Pourquoi le discours onusien d'Abdelkader Messahel est-il inepte ?

Abdelkader Messahel à l'Onu.
Abdelkader Messahel à l'Onu.

Accord pour la paix et la réconciliation issu du processus d’Alger (2015), conflit syrien et maintenant l’ouverture de la session parlementaire 2017-2018 de l'Assemblée populaire nationale (APN).

En 2017, après les cas emblématiques des ministres Mourad Medelci et Ramtane Lamamra, les exigences de transparence de l’action diplomatique sont ouvertement rappelées par une partie de la population algérienne. Le plan d’action du gouvernement pour la mise en œuvre du programme présidentiel a été adopté à la majorité par l'APN, le jeudi 21 septembre 2017. Le plan fixe un nouveau cap pour la nation et constitue une feuille de route pour la préservation de la sécurité, de la stabilité et de l'unité du pays, la modernisation de la gouvernance, ainsi que l'animation d'une politique étrangère définie dans le respect des constantes diplomatiques du pays. Le but est une république exemplaire ! Cependant, un élément nouveau est apparu dans ce plan d’action. Il est mentionné dans le chapitre 1 intitulé "Le renforcement de la démocratie pluraliste" du plan : une coopération totale du Gouvernement avec le Parlement, à travers notamment "L’organisation de cellules, au niveau du Premier Ministère et de chaque ministère, dédiée aux relations avec les parlementaires, pour faciliter leur écoute et la prise en charge de leurs doléances relatives à l’intérêt général, dans leurs circonscriptions électorales respectives". Toutefois, le ministre des Affaires étrangères peut-il encourager une vie politique dynamique à travers les représentations diplomatiques algériennes à l’étranger et dans les enceintes internationales ? Peu sûr.

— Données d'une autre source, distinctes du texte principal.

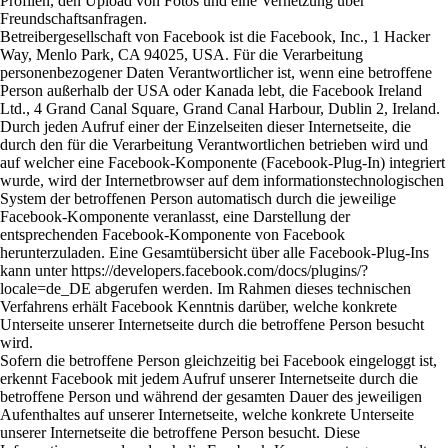
Profilen, den Upload von Fotos und eine Vernetzung über
Freundschaftsanfragen.
Betreibergesellschaft von Facebook ist die Facebook, Inc., 1 Hacker
Way, Menlo Park, CA 94025, USA. Für die Verarbeitung
personenbezogener Daten Verantwortlicher ist, wenn eine betroffene
Person außerhalb der USA oder Kanada lebt, die Facebook Ireland
Ltd., 4 Grand Canal Square, Grand Canal Harbour, Dublin 2, Ireland.
Durch jeden Aufruf einer der Einzelseiten dieser Internetseite, die
durch den für die Verarbeitung Verantwortlichen betrieben wird und
auf welcher eine Facebook-Komponente (Facebook-Plug-In) integriert
wurde, wird der Internetbrowser auf dem informationstechnologischen
System der betroffenen Person automatisch durch die jeweilige
Facebook-Komponente veranlasst, eine Darstellung der
entsprechenden Facebook-Komponente von Facebook
herunterzuladen. Eine Gesamtübersicht über alle Facebook-Plug-Ins
kann unter https://developers.facebook.com/docs/plugins/?
locale=de_DE abgerufen werden. Im Rahmen dieses technischen
Verfahrens erhält Facebook Kenntnis darüber, welche konkrete
Unterseite unserer Internetseite durch die betroffene Person besucht
wird.
Sofern die betroffene Person gleichzeitig bei Facebook eingeloggt ist,
erkennt Facebook mit jedem Aufruf unserer Internetseite durch die
betroffene Person und während der gesamten Dauer des jeweiligen
Aufenthaltes auf unserer Internetseite, welche konkrete Unterseite
unserer Internetseite die betroffene Person besucht. Diese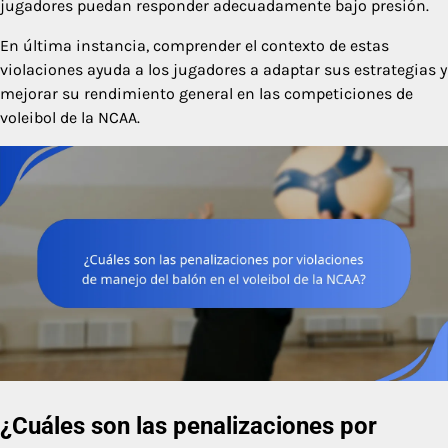
jugadores puedan responder adecuadamente bajo presión.
En última instancia, comprender el contexto de estas
violaciones ayuda a los jugadores a adaptar sus estrategias y
mejorar su rendimiento general en las competiciones de
voleibol de la NCAA.
¿Cuáles son las penalizaciones por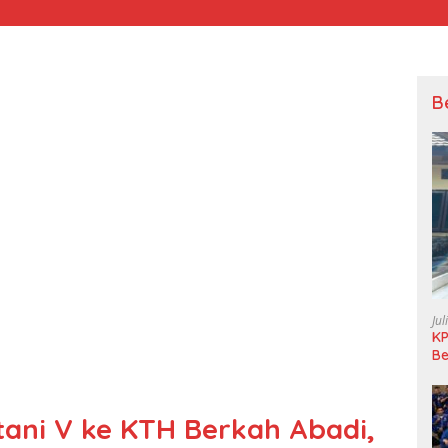
B
Jul
KP
Be
Pi
L
ani V ke KTH Berkah Abadi,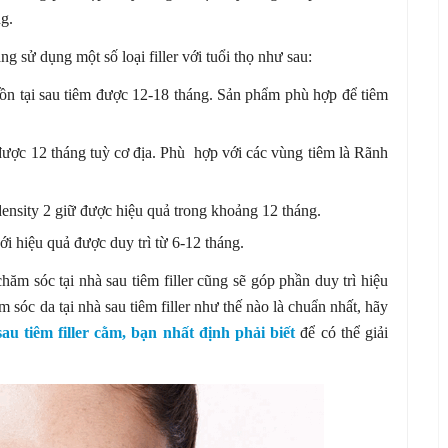
ng.
g sử dụng một số loại filler với tuổi thọ như sau:
ồn tại sau tiêm được 12-18 tháng. Sản phẩm phù hợp để tiêm
được 12 tháng tuỳ cơ địa. Phù hợp với các vùng tiêm là Rãnh
sity 2 giữ được hiệu quả trong khoảng 12 tháng.
 hiệu quả được duy trì từ 6-12 tháng.
 chăm sóc tại nhà sau tiêm filler cũng sẽ góp phần duy trì hiệu
 sóc da tại nhà sau tiêm filler như thế nào là chuẩn nhất, hãy
u tiêm filler cằm, bạn nhất định phải biết
để có thể giải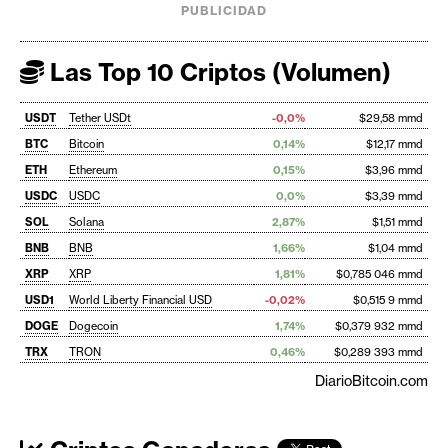
PUBLICIDAD
Las Top 10 Criptos (Volumen)
USDT
Tether USDt
-0,0%
$29,58 mmd
BTC
Bitcoin
0,14%
$12,17 mmd
ETH
Ethereum
0,15%
$3,96 mmd
USDC
USDC
0,0%
$3,39 mmd
SOL
Solana
2,87%
$1,51 mmd
BNB
BNB
1,66%
$1,04 mmd
XRP
XRP
1,81%
$0,785 046 mmd
USD1
World Liberty Financial USD
-0,02%
$0,515 9 mmd
DOGE
Dogecoin
1,74%
$0,379 932 mmd
TRX
TRON
0,46%
$0,289 393 mmd
DiarioBitcoin.com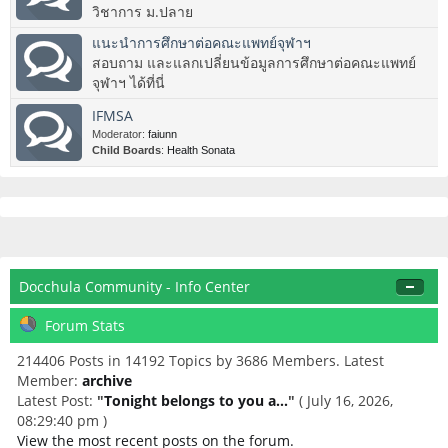
วิชาการ ม.ปลาย
แนะนำการศึกษาต่อคณะแพทย์จุฬาฯ
สอบถาม และแลกเปลี่ยนข้อมูลการศึกษาต่อคณะแพทย์
จุฬาฯ ได้ที่นี่
IFMSA
Moderator:
faiunn
Child Boards
:
Health Sonata
Docchula Community - Info Center
Forum Stats
214406 Posts in 14192 Topics by 3686 Members. Latest
Member:
archive
Latest Post:
"
Tonight belongs to you a...
"
( July 16, 2026,
08:29:40 pm )
View the most recent posts on the forum.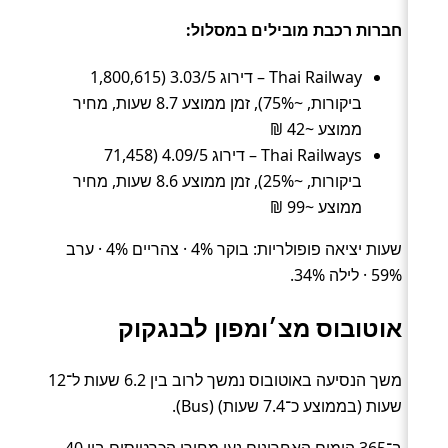
חברות רכבת מובילים במסלול:
Thai Railway – דירוג 3.03/5 (1,800,615
ביקורות, ~75%), זמן ממוצע 8.7 שעות, מחיר
ממוצע ~42 ₪
Thai Railways – דירוג 4.09/5 (71,458
ביקורות, ~25%), זמן ממוצע 8.6 שעות, מחיר
ממוצע ~99 ₪
שעות יציאה פופולריות: בוקר 4% · צהריים 4% · ערב
59% · לילה 34%.
אוטובוס מצ׳ומפון לבנגקוק
משך הנסיעה באוטובוס נמשך לרוב בין 6.2 שעות ל־12
שעות (בממוצע כ־7.4 שעות) (Bus).
ב־365 הימים האחרונים נעו מחירי הכרטיסים בין 40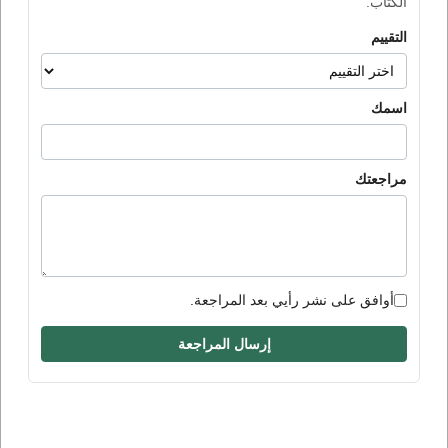
الكتاب.
التقييم
اسمك
مراجعتك
أوافق على نشر رأيي بعد المراجعة.
إرسال المراجعة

Abdelkader Messahel a participé aux travaux de la 72 ème session de l'Assemblée générale de l’Organisation des Nations unies (ONU) à New-York. Placée sous le thème de "Placer l'être humain au coeur des efforts en faveur de la Paix et d'une vie décente pour tous sur une Planète durable", cette session a été également marquée par la tenue d'une série de rencontres de haut niveau regroupant les Etats membres de l'ONU. Le régime politique algérien a pris part à deux évènements majeurs qui ont marqué ce rendez-vous de la Communauté internationale, à savoir la réunion de Haut niveau de l'Assemblée Générale sur la Traite des Personnes, ainsi que la cérémonie de signature du Traité sur l'interdiction des armes nucléaires. Outre la participation au débat de l'Assemblée Générale, le chef de la diplomatie algérienne a pris part aux travaux de la Réunion ministérielle du Forum Global de Lutte contre le Terrorisme ainsi qu'aux réunions ministérielles relatives au Mali et à la Libye. Le débat général qui s'est ouvert cette année sur fonds d'appels à la réforme de l'ONU, a été étalé jusqu'au 25 septembre. Abdelkader Messahel a tenu son premier discours onusien depuis sa nomination par le président de la république. Le ministre a prononcé un discours contenant des informations qui prêtent amplement à confusion. Ne faisant preuve d’aucune pondération, lorsqu’il s’exprime sur les relations internationales, le chef de la diplomatie semble avoir abandonné toute mesure. Un discours porté par une propagande de tous les instants, qui n'a jamais lésiné sur les qualificatifs saugrenus et qui visent à la mise en condition des analystes politiques.

Rien n'était trop puissant pour vanter les mérites du régime politique algérien. Une allocution à géométrie variable. Une déclaration dans laquelle le chef de la diplomatie est passé maitre en la matière, encensant l’activité du régime politique algérien. Depuis qu'il est à la tête du département ministériel, Abdelkader Messahel entend écrire sa légende pour tenter de se faire une place entre ses médiocres prédécesseurs (Lamamra et Medelci).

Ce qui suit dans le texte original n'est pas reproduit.